Matt Shumer, founder and CEO of HyperWrite, announced that his latest model, Reflection 70B, uses an easy trick to resolve LLM hallucinations and delivers impressive benchmark results, beating larger and even closed models like GPT-4o.
Shumer worked with synthetic data provider Glaive to create the brand new model, which relies on Meta's Llama 3.1-70B Instruct model.
In the launch announcement on Hugging Face, Shumer said, “Reflection Llama-3.1 70B is (currently) the world's best open source LLM, trained using a brand new technique called reflection tuning, which teaches an LLM to detect errors in its reasoning and course correct.”
If Shumer could discover a solution to solve the AI ​​hallucinations problem, that might be incredible. The benchmarks he shared seem to point that Reflection 70B is way ahead of other models.
The model's name refers to its ability to self-correct during inference. Shumer doesn't give an excessive amount of away, but explains that the model reflects its initial response to a prompt and only outputs it when it’s confident it’s correct.
Shumer says a 405B version of Reflection is within the works and can outshine other models, including GPT-4o, when it's unveiled next week.
Is Reflection 70B a scam?
Is this all too good to be true? Reflection 70B is offered for download on Huging Face, but early testers were unable to breed the impressive performance shown by Shumer's benchmarks.

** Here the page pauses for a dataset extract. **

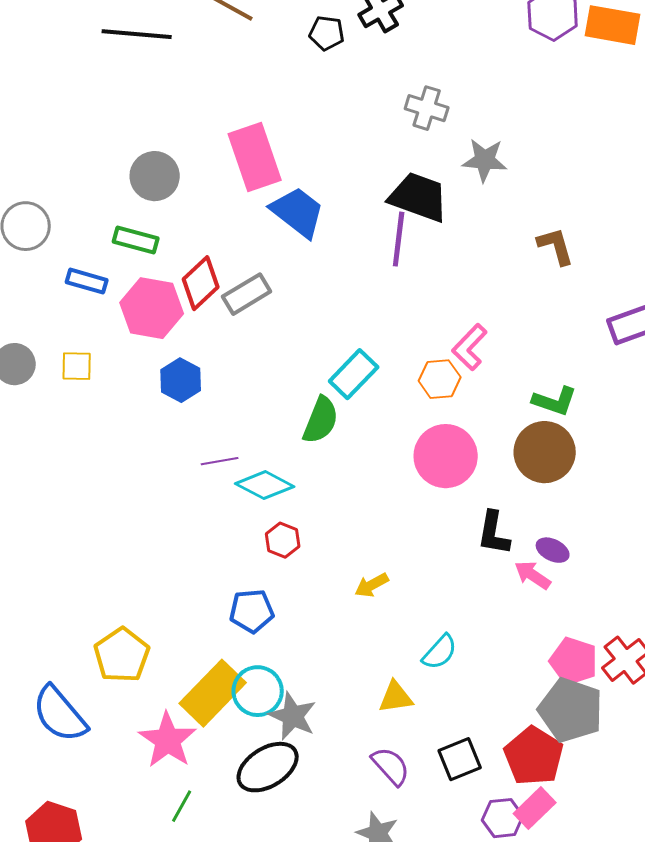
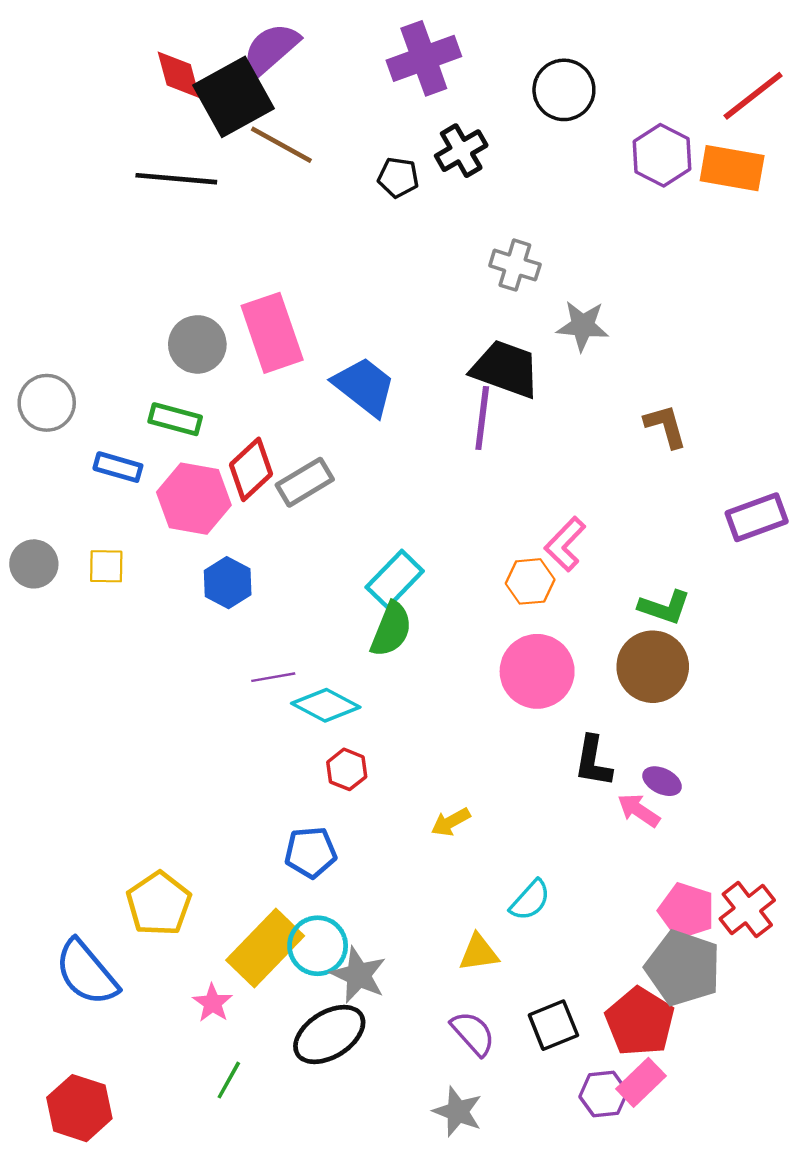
pink rectangle: (255, 157) -> (272, 333), moved
cyan rectangle: (354, 374) -> (395, 579), moved
pink star: (168, 740) -> (213, 1003), size x0.6

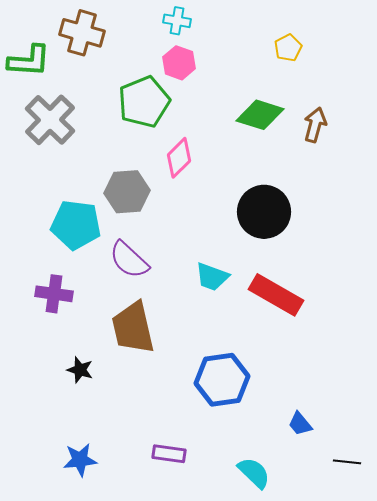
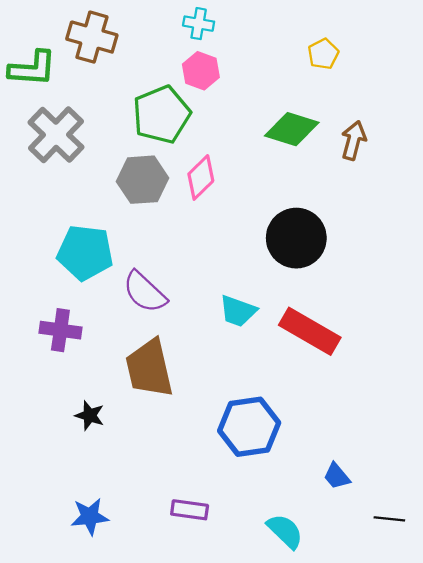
gray hexagon: (127, 192) -> (142, 180), moved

The Reflection playground enables you to try the model, but says the demo is temporarily unavailable as a consequence of high demand. The prompt suggestions “Count 'r's in strawberry” and “9.11 vs. 9.9” suggest that the model answers these tricky prompts accurately. However, some users claim that Reflection was specifically tuned to reply these prompts.
Some users questioned the impressive benchmarks. In particular, the GSM8K of over 99% looked suspicious.
Hey Matt! That's super interesting, but I'm pretty surprised to see a GSM8k rating of over 99%. From what I understand, it's likely that greater than 1% of GSM8k is mislabeled (the right answer is definitely flawed)!
– Hugh Zhang (@hughbzhang) 5 September 2024
Some of the bottom truth answers within the GSM8K dataset are literally flawed. In other words, the one solution to recover from 99% on GSM8K was to present the identical flawed answers to those problems.
After some testing, users said that Reflection was actually worse than Llama 3.1 and that it was actually just Llama 3 with LoRA tuning applied.
In response to the negative feedback, Shumer posted a press release on X saying, “Quick update – we re-uploaded the weights but there remains to be a problem. We just began training again to rule out any potential issue. Should be resolved soon.”
Shumer explained that there was a bug with the API and that it was being worked on. In the meantime, he provided access to a secret, private API in order that doubters could check out Reflection while the fix was being worked on.
And this is precisely where it doesn't appear to work, because after some careful questioning it becomes clear that the API is definitely only a Claude 3.5 Sonnet wrapper.
Reflection API is a prompted wrapper for Sonnet 3.5, and currently it’s obfuscated by filtering out the string “claude”.https://t.co/c4Oj8Y3Ol1 https://t.co/k0ECeo9a4i pic.twitter.com/jTm2Q85Q7b
– Joseph (@RealJosephus) 8 September 2024
In subsequent tests, the API reportedly returned output from Llama and GPT-4o. Shumer insists the unique results are correct and that they’re working to repair the downloadable model.
Are skeptics a bit premature in calling Shumer a fraud? Perhaps the discharge was just poorly handled and Reflection 70B really is a groundbreaking open source model. Or perhaps it's one other example of AI hype to lift enterprise capital from investors in search of the subsequent big thing in AI.
We'll must wait a day or two to see how things develop.